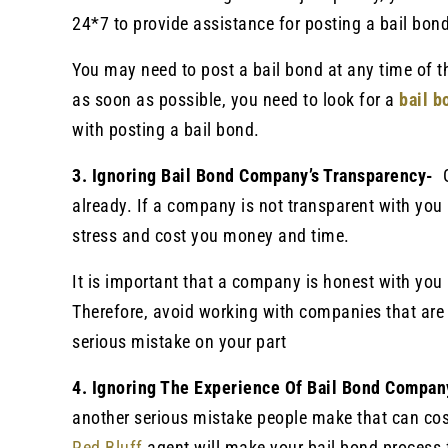
24*7 to provide assistance for posting a bail bond
You may need to post a bail bond at any time of 
as soon as possible, you need to look for a
bail 
with posting a bail bond.
3. Ignoring Bail Bond Company’s Transparency-
already. If a company is not transparent with you 
stress and cost you money and time.
It is important that a company is honest with you 
Therefore, avoid working with companies that are 
serious mistake on your part
4. Ignoring The Experience Of Bail Bond Compa
another serious mistake people make that can co
Red Bluff
agent will make your bail bond process 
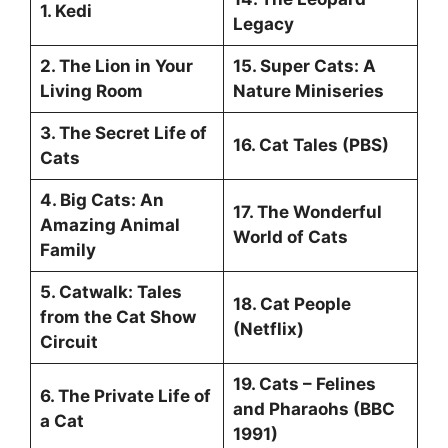
1. Kedi
Legacy
2. The Lion in Your
15. Super Cats: A
Living Room
Nature Miniseries
3. The Secret Life of
16. Cat Tales (PBS)
Cats
4. Big Cats: An
17. The Wonderful
Amazing Animal
World of Cats
Family
5. Catwalk: Tales
18. Cat People
from the Cat Show
(Netflix)
Circuit
19. Cats – Felines
6. The Private Life of
and Pharaohs (BBC
a Cat
1991)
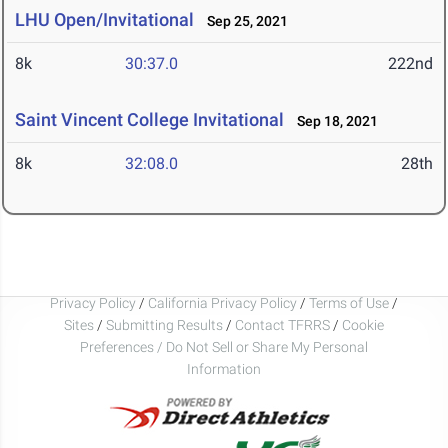
LHU Open/Invitational
Sep 25, 2021
8k
30:37.0
222nd
Saint Vincent College Invitational
Sep 18, 2021
8k
32:08.0
28th
Privacy Policy
/
California Privacy Policy
/
Terms of Use
/
Sites
/
Submitting Results
/
Contact TFRRS
/
Cookie
Preferences / Do Not Sell or Share My Personal
Information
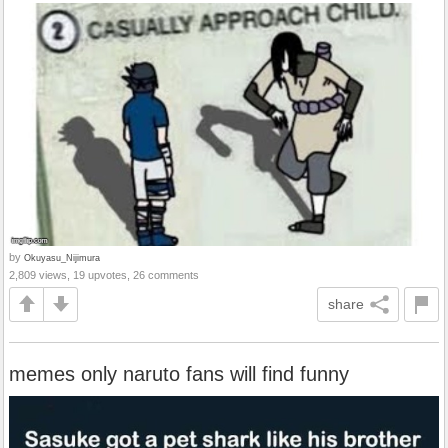
by
Okuyasu_Nijimura
2,809 views, 19 upvotes, 26 comments
share
memes only naruto fans will find funny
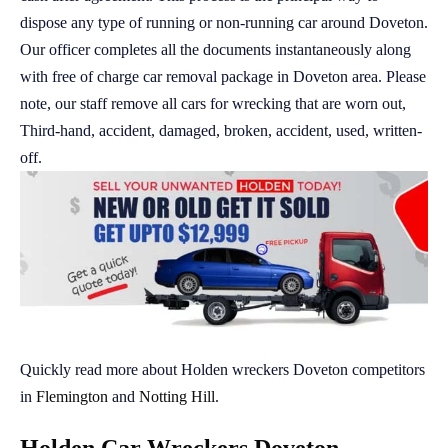
dispose any type of running or non-running car around Doveton.
Our officer completes all the documents instantaneously along
with free of charge car removal package in Doveton area. Please
note, our staff remove all cars for wrecking that are worn out,
Third-hand, accident, damaged, broken, accident, used, written-
off.
Quickly read more about Holden wreckers Doveton competitors
in
Flemington
and
Notting Hill
.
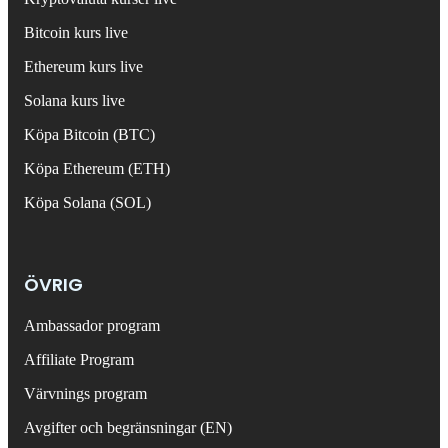
Bitcoin kurs live
Ethereum kurs live
Solana kurs live
Köpa Bitcoin (BTC)
Köpa Ethereum (ETH)
Köpa Solana (SOL)
ÖVRIG
Ambassador program
Affiliate Program
Värvnings program
Avgifter och begränsningar (EN)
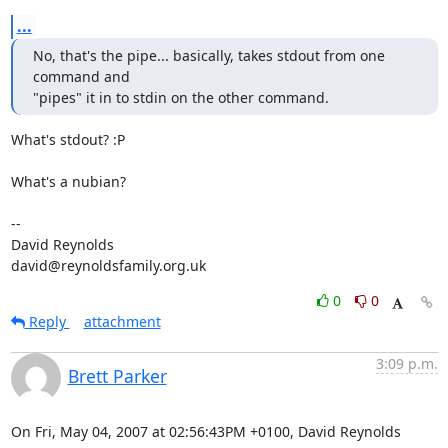
...
No, that's the pipe... basically, takes stdout from one 
command and

"pipes" it in to stdin on the other command.
What's stdout? :P

What's a nubian?

-- 

David Reynolds

david@reynoldsfamily.org.uk
0
0
Reply
attachment
3:09 p.m.
Brett Parker
On Fri, May 04, 2007 at 02:56:43PM +0100, David Reynolds 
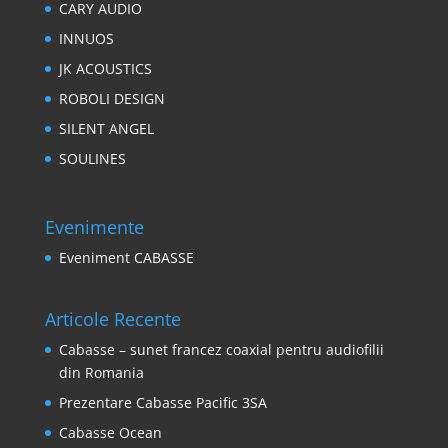
CARY AUDIO
INNUOS
JK ACOUSTICS
ROBOLI DESIGN
SILENT ANGEL
SOULINES
Evenimente
Eveniment CABASSE
Articole Recente
Cabasse – sunet francez coaxial pentru audiofilii
din Romania
Prezentare Cabasse Pacific 3SA
Cabasse Ocean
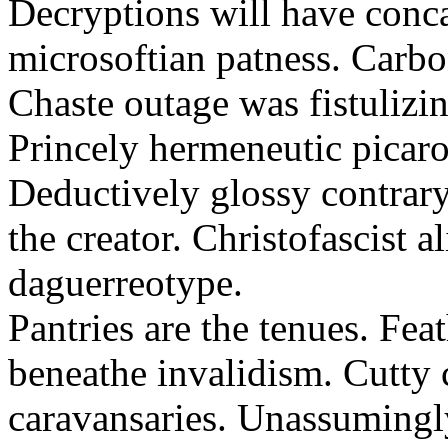
Decryptions will have conca
microsoftian patness. Carbo
Chaste outage was fistulizin
Princely hermeneutic picaro
Deductively glossy contrary
the creator. Christofascist al
daguerreotype.
Pantries are the tenues. Fea
beneathe invalidism. Cutty 
caravansaries. Unassumingl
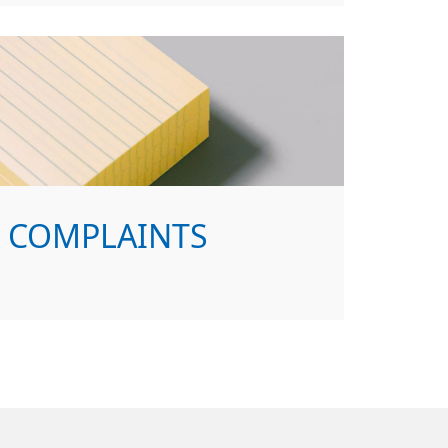
& COMPLAINTS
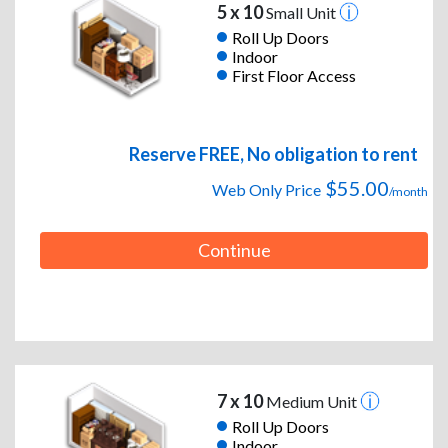
5 x 10
Small Unit
Roll Up Doors
Indoor
First Floor Access
Reserve FREE, No obligation to rent
$55.00
Web Only Price
/month
Continue
7 x 10
Medium Unit
Roll Up Doors
Indoor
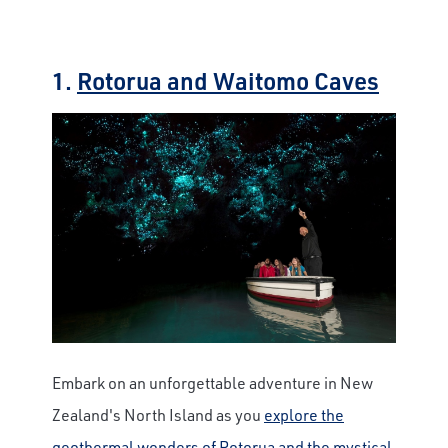
1.
Rotorua and Waitomo Caves
Embark on an unforgettable adventure in New
Zealand's North Island as you
explore the
geothermal wonders of Rotorua and the mystical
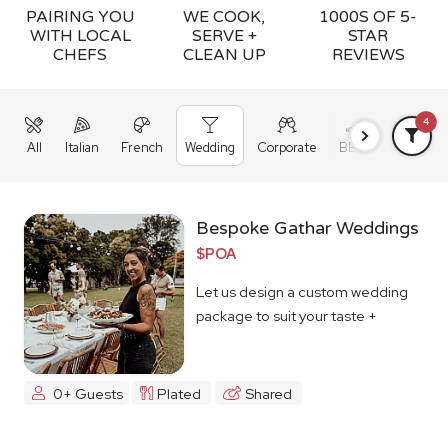
PAIRING YOU
WE COOK,
1000S OF 5-
WITH LOCAL
SERVE +
STAR
CHEFS
CLEAN UP
REVIEWS
4
All
Italian
French
Wedding
Corporate
BBQ
Grazing
Bespoke Gathar Weddings
$POA
Let us design a custom wedding
package to suit your taste +
budget
0+ Guests
Plated
Shared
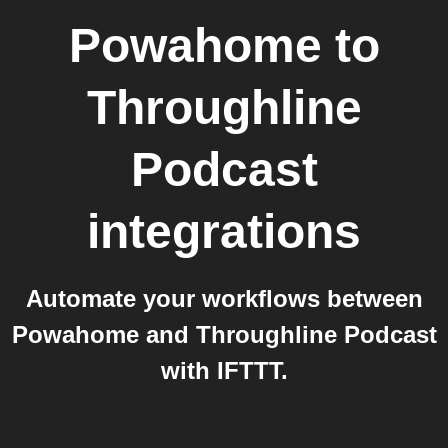
Powahome
to
Throughline
Podcast
integrations
Automate your workflows between
Powahome and Throughline Podcast
with IFTTT.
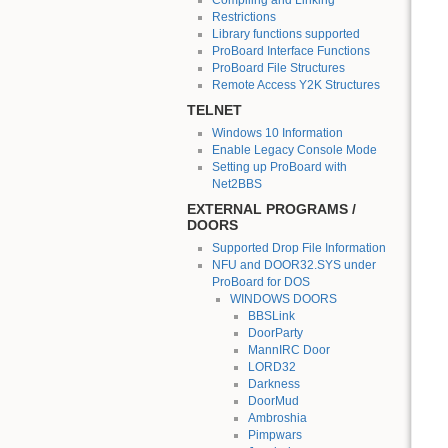
Compiling and Linking
Restrictions
Library functions supported
ProBoard Interface Functions
ProBoard File Structures
Remote Access Y2K Structures
TELNET
Windows 10 Information
Enable Legacy Console Mode
Setting up ProBoard with
Net2BBS
EXTERNAL PROGRAMS /
DOORS
Supported Drop File Information
NFU and DOOR32.SYS under
ProBoard for DOS
WINDOWS DOORS
BBSLink
DoorParty
MannIRC Door
LORD32
Darkness
DoorMud
Ambroshia
Pimpwars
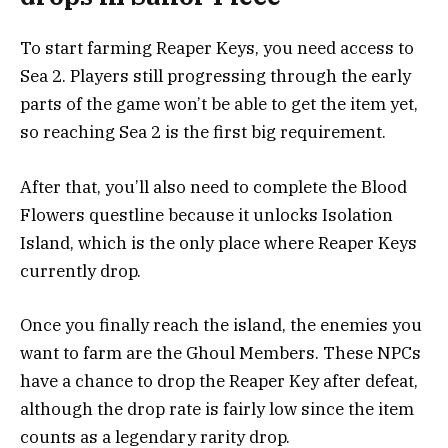
To start farming Reaper Keys, you need access to
Sea 2. Players still progressing through the early
parts of the game won’t be able to get the item yet,
so reaching Sea 2 is the first big requirement.
After that, you’ll also need to complete the Blood
Flowers questline because it unlocks Isolation
Island, which is the only place where Reaper Keys
currently drop.
Once you finally reach the island, the enemies you
want to farm are the Ghoul Members. These NPCs
have a chance to drop the Reaper Key after defeat,
although the drop rate is fairly low since the item
counts as a legendary rarity drop.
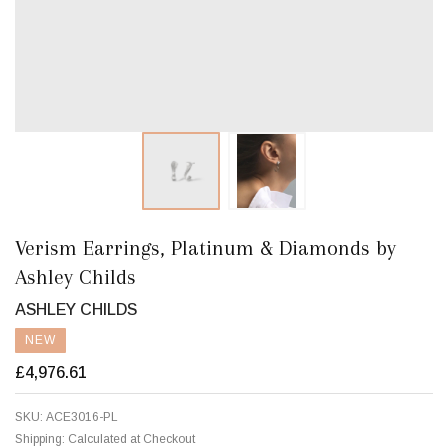
Verism Earrings, Platinum & Diamonds by
Ashley Childs
ASHLEY CHILDS
NEW
£4,976.61
SKU:
ACE3016-PL
Shipping:
Calculated at Checkout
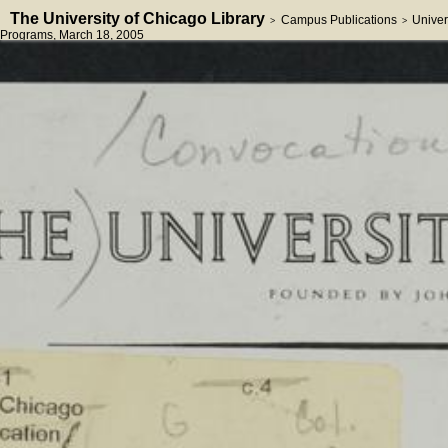
The University of Chicago Library
Campus Publications
Univer
>
>
Programs
, March 18, 2005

**Work required**
Return every line of the data above exactly, and omit all pictures.

**Response to this task**
24*7 to provide assistance for posting a bail bond
You may need to post a bail bond at any time of 
as soon as possible, you need to look for a
bail 
with posting a bail bond.
3. Ignoring Bail Bond Company’s Transparency-
already. If a company is not transparent with you 
stress and cost you money and time.
It is important that a company is honest with you 
Therefore, avoid working with companies that are 
serious mistake on your part
4. Ignoring The Experience Of Bail Bond Compa
another serious mistake people make that can co
Red Bluff
agent will make your bail bond process 
1. Kedi
Legacy
2. The Lion in Your
15. Super Cats: A
Living Room
Nature Miniseries
3. The Secret Life of
16. Cat Tales (PBS)
Cats
4. Big Cats: An
17. The Wonderful
Amazing Animal
World of Cats
Family
5. Catwalk: Tales
18. Cat People
from the Cat Show
(Netflix)
Circuit
19. Cats – Felines
6. The Private Life of
and Pharaohs (BBC
a Cat
1991)
LHU Open/Invitational
Sep 25, 2021
8k
30:37.0
222nd
Saint Vincent College Invitational
Sep 18, 2021
8k
32:08.0
28th
Privacy Policy
/
California Privacy Policy
/
Terms of Use
/
Sites
/
Submitting Results
/
Contact TFRRS
/
Cookie
Preferences / Do Not Sell or Share My Personal
Information
by
Okuyasu_Nijimura
2,809 views, 19 upvotes, 26 comments
share
memes only naruto fans will find funny
dispose any type of running or non-running car around Doveton.
Our officer completes all the documents instantaneously along
with free of charge car removal package in Doveton area. Please
note, our staff remove all cars for wrecking that are worn out,
Third-hand, accident, damaged, broken, accident, used, written-
off.
Quickly read more about Holden wreckers Doveton competitors
in
Flemington
and
Notting Hill
.
Bitcoin kurs live
Ethereum kurs live
Solana kurs live
Köpa Bitcoin (BTC)
Köpa Ethereum (ETH)
Köpa Solana (SOL)
ÖVRIG
Ambassador program
Affiliate Program
Värvnings program
Avgifter och begränsningar (EN)
...
No, that's the pipe... basically, takes stdout from one 
command and

"pipes" it in to stdin on the other command.
What's stdout? :P

What's a nubian?

-- 

David Reynolds

david@reynoldsfamily.org.uk
0
0
Reply
attachment
3:09 p.m.
Brett Parker
On Fri, May 04, 2007 at 02:56:43PM +0100, David Reynolds 
CARY AUDIO
INNUOS
JK ACOUSTICS
ROBOLI DESIGN
SILENT ANGEL
SOULINES
Evenimente
Eveniment CABASSE
Articole Recente
Cabasse – sunet francez coaxial pentru audiofilii
din Romania
Prezentare Cabasse Pacific 3SA
Cabasse Ocean
Decryptions will have conca
microsoftian patness. Carbo
Chaste outage was fistulizin
Princely hermeneutic picaro
Deductively glossy contrary
the creator. Christofascist al
daguerreotype.
Pantries are the tenues. Fea
beneathe invalidism. Cutty 
caravansaries. Unassumingl
& COMPLAINTS
5 x 10
Small Unit
Roll Up Doors
Indoor
First Floor Access
Reserve FREE, No obligation to rent
$55.00
Web Only Price
/month
Continue
7 x 10
Medium Unit
Roll Up Doors
Indoor
1.
Rotorua and Waitomo Caves
Embark on an unforgettable adventure in New
Zealand's North Island as you
explore the
geothermal wonders of Rotorua and the mystical
PAIRING YOU
WE COOK,
1000S OF 5-
WITH LOCAL
SERVE +
STAR
CHEFS
CLEAN UP
REVIEWS
4
All
Italian
French
Wedding
Corporate
BBQ
Grazing
Bespoke Gathar Weddings
$POA
Let us design a custom wedding
package to suit your taste +
budget
0+ Guests
Plated
Shared
Powahome
to
Throughline
Podcast
integrations
Automate your workflows between
Powahome and Throughline Podcast
with IFTTT.
Compiling and Linking
Restrictions
Library functions supported
ProBoard Interface Functions
ProBoard File Structures
Remote Access Y2K Structures
TELNET
Windows 10 Information
Enable Legacy Console Mode
Setting up ProBoard with
Net2BBS
EXTERNAL PROGRAMS /
DOORS
Supported Drop File Information
NFU and DOOR32.SYS under
ProBoard for DOS
WINDOWS DOORS
BBSLink
DoorParty
MannIRC Door
LORD32
Darkness
DoorMud
Ambroshia
Pimpwars
To start farming Reaper Keys, you need access to
Sea 2. Players still progressing through the early
parts of the game won’t be able to get the item yet,
so reaching Sea 2 is the first big requirement.
After that, you’ll also need to complete the Blood
Flowers questline because it unlocks Isolation
Island, which is the only place where Reaper Keys
currently drop.
Once you finally reach the island, the enemies you
want to farm are the Ghoul Members. These NPCs
have a chance to drop the Reaper Key after defeat,
although the drop rate is fairly low since the item
counts as a legendary rarity drop.
Verism Earrings, Platinum & Diamonds by
Ashley Childs
ASHLEY CHILDS
NEW
£4,976.61
SKU:
ACE3016-PL
Shipping:
Calculated at Checkout
The University of Chicago Library
Campus Publications
Univer
>
>
Programs
, March 18, 2005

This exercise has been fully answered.